Task directions: Produce an exact transcription of the listing below, omitting the pictures.

Data in this exercise:
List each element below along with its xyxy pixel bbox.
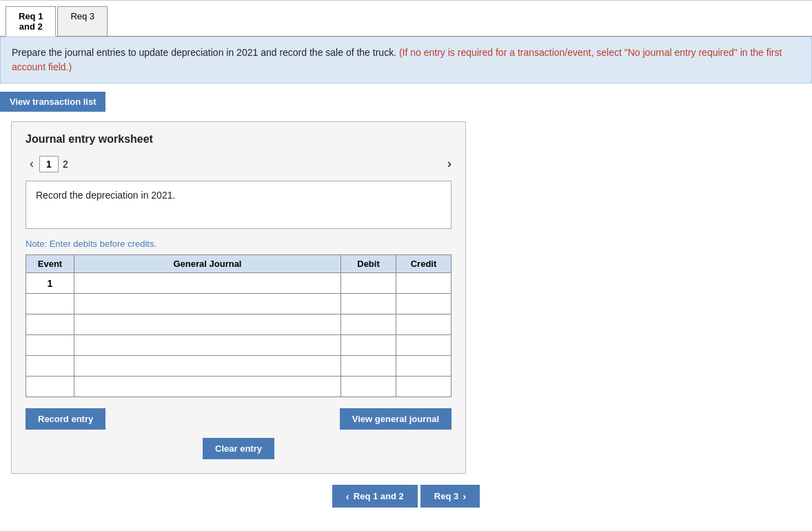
prev-page-button[interactable]: ‹ <box>26 155 38 172</box>
table-row-debit-4[interactable] <box>341 356 396 377</box>
note-text: Note: Enter debits before credits. <box>26 239 451 249</box>
table-row-debit-1[interactable] <box>341 294 396 314</box>
col-header-event: Event <box>26 255 74 273</box>
table-row-credit-0[interactable] <box>396 273 451 294</box>
col-header-journal: General Journal <box>74 255 341 273</box>
table-row-journal-0[interactable] <box>74 273 341 294</box>
view-general-journal-button[interactable]: View general journal <box>340 408 451 430</box>
buttons-row: Record entry View general journal <box>26 408 451 430</box>
instruction-box: Prepare the journal entries to update de… <box>0 37 812 83</box>
prev-arrow-icon: ‹ <box>346 490 349 502</box>
table-row-credit-5[interactable] <box>396 377 451 397</box>
table-row-journal-5[interactable] <box>74 377 341 397</box>
table-row-credit-4[interactable] <box>396 356 451 377</box>
nav-row: ‹ 1 2 › <box>26 155 451 172</box>
nav-prev-button[interactable]: ‹ Req 1 and 2 <box>332 485 418 508</box>
bottom-nav: ‹ Req 1 and 2 Req 3 › <box>0 485 812 508</box>
table-row-debit-5[interactable] <box>341 377 396 397</box>
table-row-credit-1[interactable] <box>396 294 451 314</box>
clear-entry-row: Clear entry <box>26 438 451 459</box>
page-num-2[interactable]: 2 <box>63 159 68 170</box>
table-row-event-5[interactable] <box>26 377 74 397</box>
table-row-credit-3[interactable] <box>396 335 451 356</box>
table-row-event-3[interactable] <box>26 335 74 356</box>
tab-req3[interactable]: Req 3 <box>57 6 108 36</box>
table-row-debit-2[interactable] <box>341 314 396 335</box>
table-row-event-4[interactable] <box>26 356 74 377</box>
view-transaction-list-button[interactable]: View transaction list <box>0 92 105 112</box>
nav-next-button[interactable]: Req 3 › <box>420 485 480 508</box>
next-page-button[interactable]: › <box>447 157 451 171</box>
instruction-main: Prepare the journal entries to update de… <box>12 47 396 58</box>
worksheet-title: Journal entry worksheet <box>26 133 451 146</box>
next-arrow-icon: › <box>463 490 466 502</box>
table-row-event-1[interactable] <box>26 294 74 314</box>
table-row-debit-0[interactable] <box>341 273 396 294</box>
table-row-debit-3[interactable] <box>341 335 396 356</box>
col-header-credit: Credit <box>396 255 451 273</box>
table-row-journal-4[interactable] <box>74 356 341 377</box>
table-row-journal-3[interactable] <box>74 335 341 356</box>
table-row-credit-2[interactable] <box>396 314 451 335</box>
tabs-container: Req 1 and 2 Req 3 <box>0 3 812 37</box>
prev-nav-label: Req 1 and 2 <box>354 491 404 501</box>
entry-instruction: Record the depreciation in 2021. <box>26 181 451 229</box>
worksheet-container: Journal entry worksheet ‹ 1 2 › Record t… <box>11 121 466 474</box>
tab-req1and2[interactable]: Req 1 and 2 <box>6 6 56 37</box>
record-entry-button[interactable]: Record entry <box>26 408 105 430</box>
table-row-journal-2[interactable] <box>74 314 341 335</box>
table-row-journal-1[interactable] <box>74 294 341 314</box>
next-nav-label: Req 3 <box>434 491 458 501</box>
table-row-event-2[interactable] <box>26 314 74 335</box>
table-row-event-0[interactable]: 1 <box>26 273 74 294</box>
page-num-1[interactable]: 1 <box>39 156 59 172</box>
clear-entry-button[interactable]: Clear entry <box>203 438 274 459</box>
col-header-debit: Debit <box>341 255 396 273</box>
journal-table: Event General Journal Debit Credit 1 <box>26 254 451 397</box>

Solution to the exercise:
List each element below along with its xyxy pixel bbox.
prev-page-button[interactable]: ‹ <box>26 155 38 172</box>
table-row-debit-4[interactable] <box>341 356 396 377</box>
note-text: Note: Enter debits before credits. <box>26 239 451 249</box>
table-row-debit-1[interactable] <box>341 294 396 314</box>
col-header-event: Event <box>26 255 74 273</box>
table-row-credit-0[interactable] <box>396 273 451 294</box>
col-header-journal: General Journal <box>74 255 341 273</box>
table-row-journal-0[interactable] <box>74 273 341 294</box>
view-general-journal-button[interactable]: View general journal <box>340 408 451 430</box>
buttons-row: Record entry View general journal <box>26 408 451 430</box>
instruction-box: Prepare the journal entries to update de… <box>0 37 812 83</box>
prev-arrow-icon: ‹ <box>346 490 349 502</box>
table-row-credit-5[interactable] <box>396 377 451 397</box>
table-row-journal-5[interactable] <box>74 377 341 397</box>
table-row-credit-4[interactable] <box>396 356 451 377</box>
nav-row: ‹ 1 2 › <box>26 155 451 172</box>
nav-prev-button[interactable]: ‹ Req 1 and 2 <box>332 485 418 508</box>
bottom-nav: ‹ Req 1 and 2 Req 3 › <box>0 485 812 508</box>
table-row-debit-5[interactable] <box>341 377 396 397</box>
table-row-credit-1[interactable] <box>396 294 451 314</box>
clear-entry-row: Clear entry <box>26 438 451 459</box>
page-num-2[interactable]: 2 <box>63 159 68 170</box>
table-row-event-5[interactable] <box>26 377 74 397</box>
table-row-credit-3[interactable] <box>396 335 451 356</box>
table-row-event-3[interactable] <box>26 335 74 356</box>
tab-req3[interactable]: Req 3 <box>57 6 108 36</box>
table-row-debit-2[interactable] <box>341 314 396 335</box>
table-row-event-4[interactable] <box>26 356 74 377</box>
view-transaction-list-button[interactable]: View transaction list <box>0 92 105 112</box>
nav-next-button[interactable]: Req 3 › <box>420 485 480 508</box>
next-page-button[interactable]: › <box>447 157 451 171</box>
instruction-main: Prepare the journal entries to update de… <box>12 47 396 58</box>
worksheet-title: Journal entry worksheet <box>26 133 451 146</box>
next-arrow-icon: › <box>463 490 466 502</box>
table-row-event-1[interactable] <box>26 294 74 314</box>
table-row-debit-0[interactable] <box>341 273 396 294</box>
table-row-debit-3[interactable] <box>341 335 396 356</box>
col-header-credit: Credit <box>396 255 451 273</box>
table-row-journal-4[interactable] <box>74 356 341 377</box>
table-row-journal-3[interactable] <box>74 335 341 356</box>
table-row-credit-2[interactable] <box>396 314 451 335</box>
tabs-container: Req 1 and 2 Req 3 <box>0 3 812 37</box>
prev-nav-label: Req 1 and 2 <box>354 491 404 501</box>
entry-instruction: Record the depreciation in 2021. <box>26 181 451 229</box>
worksheet-container: Journal entry worksheet ‹ 1 2 › Record t… <box>11 121 466 474</box>
tab-req1and2[interactable]: Req 1 and 2 <box>6 6 56 37</box>
record-entry-button[interactable]: Record entry <box>26 408 105 430</box>
table-row-journal-2[interactable] <box>74 314 341 335</box>
table-row-journal-1[interactable] <box>74 294 341 314</box>
next-nav-label: Req 3 <box>434 491 458 501</box>
table-row-event-2[interactable] <box>26 314 74 335</box>
table-row-event-0[interactable]: 1 <box>26 273 74 294</box>
page-num-1[interactable]: 1 <box>39 156 59 172</box>
clear-entry-button[interactable]: Clear entry <box>203 438 274 459</box>
col-header-debit: Debit <box>341 255 396 273</box>
journal-table: Event General Journal Debit Credit 1 <box>26 254 451 397</box>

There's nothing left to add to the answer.